◆ **WHAT TO WORK ON**: Should the word "folder" occur in a line of the records, copy that line.

[Document layout analysis data]

------------------------------------------------------------

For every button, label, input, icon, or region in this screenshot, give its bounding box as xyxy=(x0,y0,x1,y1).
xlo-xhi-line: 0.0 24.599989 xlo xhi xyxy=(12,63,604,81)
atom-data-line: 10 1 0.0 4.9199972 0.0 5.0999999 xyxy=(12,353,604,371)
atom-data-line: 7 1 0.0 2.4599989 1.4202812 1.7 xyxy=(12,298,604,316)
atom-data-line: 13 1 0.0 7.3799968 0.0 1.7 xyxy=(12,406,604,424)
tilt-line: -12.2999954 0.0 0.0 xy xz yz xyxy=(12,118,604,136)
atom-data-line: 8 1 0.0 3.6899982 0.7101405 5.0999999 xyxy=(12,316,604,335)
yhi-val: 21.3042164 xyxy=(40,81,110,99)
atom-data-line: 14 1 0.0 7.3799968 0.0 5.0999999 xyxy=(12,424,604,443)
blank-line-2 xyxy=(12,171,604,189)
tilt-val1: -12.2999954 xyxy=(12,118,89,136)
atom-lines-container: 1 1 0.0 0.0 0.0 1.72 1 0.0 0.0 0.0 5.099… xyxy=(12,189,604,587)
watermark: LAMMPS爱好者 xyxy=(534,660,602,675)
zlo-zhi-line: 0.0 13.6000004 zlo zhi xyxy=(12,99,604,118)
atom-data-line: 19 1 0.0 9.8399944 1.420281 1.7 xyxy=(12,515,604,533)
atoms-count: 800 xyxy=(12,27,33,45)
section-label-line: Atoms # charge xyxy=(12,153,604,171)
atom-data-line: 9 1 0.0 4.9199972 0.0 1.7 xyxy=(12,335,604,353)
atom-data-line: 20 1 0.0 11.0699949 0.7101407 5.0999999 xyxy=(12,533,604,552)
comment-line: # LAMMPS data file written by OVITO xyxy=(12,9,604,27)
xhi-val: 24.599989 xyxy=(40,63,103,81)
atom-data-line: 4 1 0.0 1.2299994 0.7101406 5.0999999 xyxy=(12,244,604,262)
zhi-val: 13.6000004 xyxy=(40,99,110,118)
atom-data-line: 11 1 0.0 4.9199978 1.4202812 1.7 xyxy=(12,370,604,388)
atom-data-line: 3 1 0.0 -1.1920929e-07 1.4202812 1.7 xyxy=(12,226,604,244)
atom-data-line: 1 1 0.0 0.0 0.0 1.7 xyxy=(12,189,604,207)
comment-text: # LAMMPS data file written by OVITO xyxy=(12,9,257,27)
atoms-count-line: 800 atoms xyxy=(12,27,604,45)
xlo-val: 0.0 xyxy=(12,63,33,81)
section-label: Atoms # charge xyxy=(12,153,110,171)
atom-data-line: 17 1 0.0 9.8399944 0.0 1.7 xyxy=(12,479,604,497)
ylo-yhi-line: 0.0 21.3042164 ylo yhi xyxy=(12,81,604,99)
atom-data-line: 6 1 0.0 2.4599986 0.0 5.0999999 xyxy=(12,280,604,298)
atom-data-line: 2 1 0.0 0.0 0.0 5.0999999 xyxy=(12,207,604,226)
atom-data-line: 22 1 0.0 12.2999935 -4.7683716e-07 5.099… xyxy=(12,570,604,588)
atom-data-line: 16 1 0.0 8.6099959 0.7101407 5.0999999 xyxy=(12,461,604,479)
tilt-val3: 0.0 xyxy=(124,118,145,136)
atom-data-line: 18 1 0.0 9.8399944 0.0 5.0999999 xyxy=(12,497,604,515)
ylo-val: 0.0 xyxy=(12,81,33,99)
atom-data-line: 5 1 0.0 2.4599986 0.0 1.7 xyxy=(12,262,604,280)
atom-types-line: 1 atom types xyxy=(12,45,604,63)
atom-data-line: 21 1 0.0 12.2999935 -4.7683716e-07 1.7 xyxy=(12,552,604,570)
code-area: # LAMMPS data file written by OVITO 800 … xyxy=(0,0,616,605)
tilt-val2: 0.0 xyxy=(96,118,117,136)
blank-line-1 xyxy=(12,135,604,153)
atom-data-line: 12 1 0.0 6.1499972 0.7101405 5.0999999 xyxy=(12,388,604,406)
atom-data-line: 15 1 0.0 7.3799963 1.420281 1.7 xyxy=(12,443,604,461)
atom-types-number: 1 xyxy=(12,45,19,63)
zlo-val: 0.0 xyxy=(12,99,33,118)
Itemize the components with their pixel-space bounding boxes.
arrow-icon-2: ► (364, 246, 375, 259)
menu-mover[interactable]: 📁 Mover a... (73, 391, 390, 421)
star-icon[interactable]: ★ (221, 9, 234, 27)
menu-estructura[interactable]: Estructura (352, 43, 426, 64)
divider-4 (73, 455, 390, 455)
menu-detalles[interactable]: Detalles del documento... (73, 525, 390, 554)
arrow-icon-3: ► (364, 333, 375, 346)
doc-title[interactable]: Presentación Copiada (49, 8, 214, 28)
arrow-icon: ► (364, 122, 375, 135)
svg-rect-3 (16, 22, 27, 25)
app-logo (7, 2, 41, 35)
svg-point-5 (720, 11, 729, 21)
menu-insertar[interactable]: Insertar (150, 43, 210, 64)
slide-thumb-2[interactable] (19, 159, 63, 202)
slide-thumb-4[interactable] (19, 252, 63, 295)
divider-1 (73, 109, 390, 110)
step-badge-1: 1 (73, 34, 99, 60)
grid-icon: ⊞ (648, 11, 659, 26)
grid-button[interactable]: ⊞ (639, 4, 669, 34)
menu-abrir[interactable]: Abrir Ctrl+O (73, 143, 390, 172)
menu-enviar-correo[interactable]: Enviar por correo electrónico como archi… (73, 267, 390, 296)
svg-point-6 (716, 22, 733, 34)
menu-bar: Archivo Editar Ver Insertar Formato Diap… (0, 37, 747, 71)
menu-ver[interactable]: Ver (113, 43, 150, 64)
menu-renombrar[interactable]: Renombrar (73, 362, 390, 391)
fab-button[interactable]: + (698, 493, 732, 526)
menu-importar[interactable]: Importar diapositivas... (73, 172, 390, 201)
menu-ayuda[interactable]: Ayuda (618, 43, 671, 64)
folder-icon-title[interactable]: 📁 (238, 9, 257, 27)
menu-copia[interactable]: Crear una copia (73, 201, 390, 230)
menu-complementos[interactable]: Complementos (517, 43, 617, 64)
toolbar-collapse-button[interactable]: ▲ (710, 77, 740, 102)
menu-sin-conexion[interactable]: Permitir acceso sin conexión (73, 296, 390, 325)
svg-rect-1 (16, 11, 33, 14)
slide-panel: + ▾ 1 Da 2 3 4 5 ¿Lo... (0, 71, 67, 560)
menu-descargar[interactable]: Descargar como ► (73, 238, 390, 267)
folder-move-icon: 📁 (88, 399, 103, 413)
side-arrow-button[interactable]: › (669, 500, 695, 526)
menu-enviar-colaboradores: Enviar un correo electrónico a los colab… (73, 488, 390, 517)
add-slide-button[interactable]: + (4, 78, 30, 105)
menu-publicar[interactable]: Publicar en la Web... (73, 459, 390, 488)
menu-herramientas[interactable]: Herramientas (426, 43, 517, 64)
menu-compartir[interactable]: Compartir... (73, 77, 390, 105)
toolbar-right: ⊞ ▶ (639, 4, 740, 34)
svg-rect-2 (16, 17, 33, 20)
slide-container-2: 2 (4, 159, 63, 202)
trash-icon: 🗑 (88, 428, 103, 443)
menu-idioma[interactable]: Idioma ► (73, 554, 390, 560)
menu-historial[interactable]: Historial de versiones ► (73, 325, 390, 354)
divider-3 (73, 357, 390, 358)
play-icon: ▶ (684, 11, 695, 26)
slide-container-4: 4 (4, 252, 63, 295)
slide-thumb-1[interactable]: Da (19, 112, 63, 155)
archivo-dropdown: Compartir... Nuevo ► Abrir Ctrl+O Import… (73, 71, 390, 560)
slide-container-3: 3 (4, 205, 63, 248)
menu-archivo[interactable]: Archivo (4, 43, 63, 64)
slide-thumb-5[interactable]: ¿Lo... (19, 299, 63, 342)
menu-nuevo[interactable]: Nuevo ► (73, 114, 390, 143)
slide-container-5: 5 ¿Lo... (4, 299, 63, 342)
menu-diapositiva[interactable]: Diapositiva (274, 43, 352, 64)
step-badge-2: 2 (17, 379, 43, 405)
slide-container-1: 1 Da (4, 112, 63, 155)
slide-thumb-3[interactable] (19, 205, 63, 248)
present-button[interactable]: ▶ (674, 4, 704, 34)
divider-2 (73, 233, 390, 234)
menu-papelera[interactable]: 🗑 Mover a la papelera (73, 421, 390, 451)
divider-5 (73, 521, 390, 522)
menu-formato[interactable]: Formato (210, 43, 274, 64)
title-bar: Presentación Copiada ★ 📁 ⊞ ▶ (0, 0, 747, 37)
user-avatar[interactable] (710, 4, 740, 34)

------------------------------------------------------------

◆ **TASK ANSWER**:
folder-icon-title[interactable]: 📁 (238, 9, 257, 27)
folder-move-icon: 📁 (88, 399, 103, 413)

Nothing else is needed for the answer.